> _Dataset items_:

▽

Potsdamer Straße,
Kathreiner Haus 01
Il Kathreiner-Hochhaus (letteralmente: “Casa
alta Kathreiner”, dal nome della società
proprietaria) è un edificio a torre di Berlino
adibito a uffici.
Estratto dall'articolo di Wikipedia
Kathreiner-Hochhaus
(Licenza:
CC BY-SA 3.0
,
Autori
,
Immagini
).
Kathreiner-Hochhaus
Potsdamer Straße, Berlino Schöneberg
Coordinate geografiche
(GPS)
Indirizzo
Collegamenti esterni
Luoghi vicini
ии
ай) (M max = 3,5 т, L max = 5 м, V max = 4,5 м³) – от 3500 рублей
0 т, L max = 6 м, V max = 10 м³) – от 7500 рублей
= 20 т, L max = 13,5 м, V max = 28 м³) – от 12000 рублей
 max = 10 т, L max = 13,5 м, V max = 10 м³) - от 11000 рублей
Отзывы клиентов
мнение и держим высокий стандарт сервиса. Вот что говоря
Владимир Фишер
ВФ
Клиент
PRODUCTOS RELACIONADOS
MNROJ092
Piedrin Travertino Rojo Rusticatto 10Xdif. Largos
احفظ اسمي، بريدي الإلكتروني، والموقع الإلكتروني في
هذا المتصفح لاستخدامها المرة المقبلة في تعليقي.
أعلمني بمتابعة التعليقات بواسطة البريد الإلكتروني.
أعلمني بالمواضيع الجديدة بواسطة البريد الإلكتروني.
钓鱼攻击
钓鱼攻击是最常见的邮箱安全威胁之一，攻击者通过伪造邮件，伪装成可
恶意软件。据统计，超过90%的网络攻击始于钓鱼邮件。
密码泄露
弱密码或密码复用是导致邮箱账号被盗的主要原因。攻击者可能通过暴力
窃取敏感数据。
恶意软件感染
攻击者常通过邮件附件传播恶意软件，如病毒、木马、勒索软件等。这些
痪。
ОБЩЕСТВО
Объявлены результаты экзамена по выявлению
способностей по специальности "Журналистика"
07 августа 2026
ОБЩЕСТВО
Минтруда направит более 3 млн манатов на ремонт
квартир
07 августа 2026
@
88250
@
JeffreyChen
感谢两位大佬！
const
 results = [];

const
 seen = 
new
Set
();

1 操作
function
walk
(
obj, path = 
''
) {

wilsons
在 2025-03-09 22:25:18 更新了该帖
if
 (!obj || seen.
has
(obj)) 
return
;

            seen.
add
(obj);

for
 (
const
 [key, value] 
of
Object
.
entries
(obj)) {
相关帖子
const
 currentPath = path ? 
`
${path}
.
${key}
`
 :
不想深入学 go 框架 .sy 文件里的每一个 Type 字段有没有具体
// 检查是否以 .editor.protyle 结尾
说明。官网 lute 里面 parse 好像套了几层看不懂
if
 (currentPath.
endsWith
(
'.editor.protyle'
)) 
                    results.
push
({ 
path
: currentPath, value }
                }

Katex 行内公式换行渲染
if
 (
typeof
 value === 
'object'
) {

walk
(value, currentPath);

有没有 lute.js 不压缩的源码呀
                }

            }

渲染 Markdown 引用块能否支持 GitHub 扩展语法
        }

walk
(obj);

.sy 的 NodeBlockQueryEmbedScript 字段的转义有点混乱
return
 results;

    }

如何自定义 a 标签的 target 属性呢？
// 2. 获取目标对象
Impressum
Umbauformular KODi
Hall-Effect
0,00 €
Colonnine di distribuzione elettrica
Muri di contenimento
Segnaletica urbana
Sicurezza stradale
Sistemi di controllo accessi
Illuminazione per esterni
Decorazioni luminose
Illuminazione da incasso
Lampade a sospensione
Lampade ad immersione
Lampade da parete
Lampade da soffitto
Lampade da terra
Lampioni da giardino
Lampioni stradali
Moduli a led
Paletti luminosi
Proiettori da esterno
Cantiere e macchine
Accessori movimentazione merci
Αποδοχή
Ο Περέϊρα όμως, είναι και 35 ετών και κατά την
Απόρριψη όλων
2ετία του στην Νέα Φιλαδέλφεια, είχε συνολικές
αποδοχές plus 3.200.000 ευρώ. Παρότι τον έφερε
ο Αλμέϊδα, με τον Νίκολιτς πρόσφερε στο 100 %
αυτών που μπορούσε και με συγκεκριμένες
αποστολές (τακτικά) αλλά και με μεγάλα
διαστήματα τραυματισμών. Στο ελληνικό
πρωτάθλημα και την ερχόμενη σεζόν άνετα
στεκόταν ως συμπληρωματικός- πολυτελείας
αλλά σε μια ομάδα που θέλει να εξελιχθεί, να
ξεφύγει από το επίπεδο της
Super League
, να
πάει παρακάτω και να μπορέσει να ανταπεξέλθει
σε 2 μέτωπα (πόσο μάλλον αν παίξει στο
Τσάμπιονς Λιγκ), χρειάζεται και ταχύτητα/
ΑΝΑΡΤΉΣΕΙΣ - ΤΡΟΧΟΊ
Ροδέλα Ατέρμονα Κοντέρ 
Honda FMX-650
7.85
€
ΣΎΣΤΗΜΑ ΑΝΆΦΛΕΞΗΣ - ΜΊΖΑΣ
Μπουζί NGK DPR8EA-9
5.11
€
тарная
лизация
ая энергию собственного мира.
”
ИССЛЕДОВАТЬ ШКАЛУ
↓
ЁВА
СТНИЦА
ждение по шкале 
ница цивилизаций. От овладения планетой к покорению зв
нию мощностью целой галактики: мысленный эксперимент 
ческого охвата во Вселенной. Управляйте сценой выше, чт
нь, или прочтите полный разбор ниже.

△
▽

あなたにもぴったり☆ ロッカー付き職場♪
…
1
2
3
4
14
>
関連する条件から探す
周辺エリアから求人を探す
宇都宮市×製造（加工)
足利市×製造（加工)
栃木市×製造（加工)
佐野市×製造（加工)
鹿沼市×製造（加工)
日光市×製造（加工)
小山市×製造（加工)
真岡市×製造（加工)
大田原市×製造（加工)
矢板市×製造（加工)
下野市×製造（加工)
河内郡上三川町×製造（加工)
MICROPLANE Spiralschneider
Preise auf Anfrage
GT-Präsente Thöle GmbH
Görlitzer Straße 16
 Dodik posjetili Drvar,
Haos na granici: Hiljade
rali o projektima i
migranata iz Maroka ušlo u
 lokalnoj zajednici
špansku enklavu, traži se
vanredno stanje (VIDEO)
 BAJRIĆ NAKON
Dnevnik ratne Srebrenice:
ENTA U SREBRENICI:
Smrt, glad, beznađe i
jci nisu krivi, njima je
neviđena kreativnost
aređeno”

△

> _EXERCISE_:
Pull every line containing the string "protyle" out of the data above and copy it.

> _ANSWER_:
// 检查是否以 .editor.protyle 结尾
'.editor.protyle'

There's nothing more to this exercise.